[EXTRACTED MATERIAL — start]
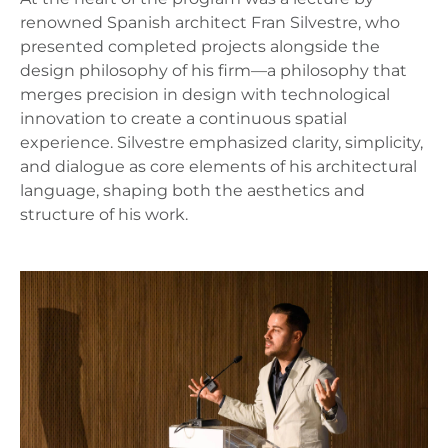
renowned Spanish architect Fran Silvestre, who
presented completed projects alongside the
design philosophy of his firm—a philosophy that
merges precision in design with technological
innovation to create a continuous spatial
experience. Silvestre emphasized clarity, simplicity,
and dialogue as core elements of his architectural
language, shaping both the aesthetics and
structure of his work.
[EXTRACTED MATERIAL — finish]
WHAT YOU SHOULD DO: Every line of the data above that includes "Silvestre" should be listed.

TASK RESULT:
renowned Spanish architect Fran Silvestre, who
experience. Silvestre emphasized clarity, simplicity,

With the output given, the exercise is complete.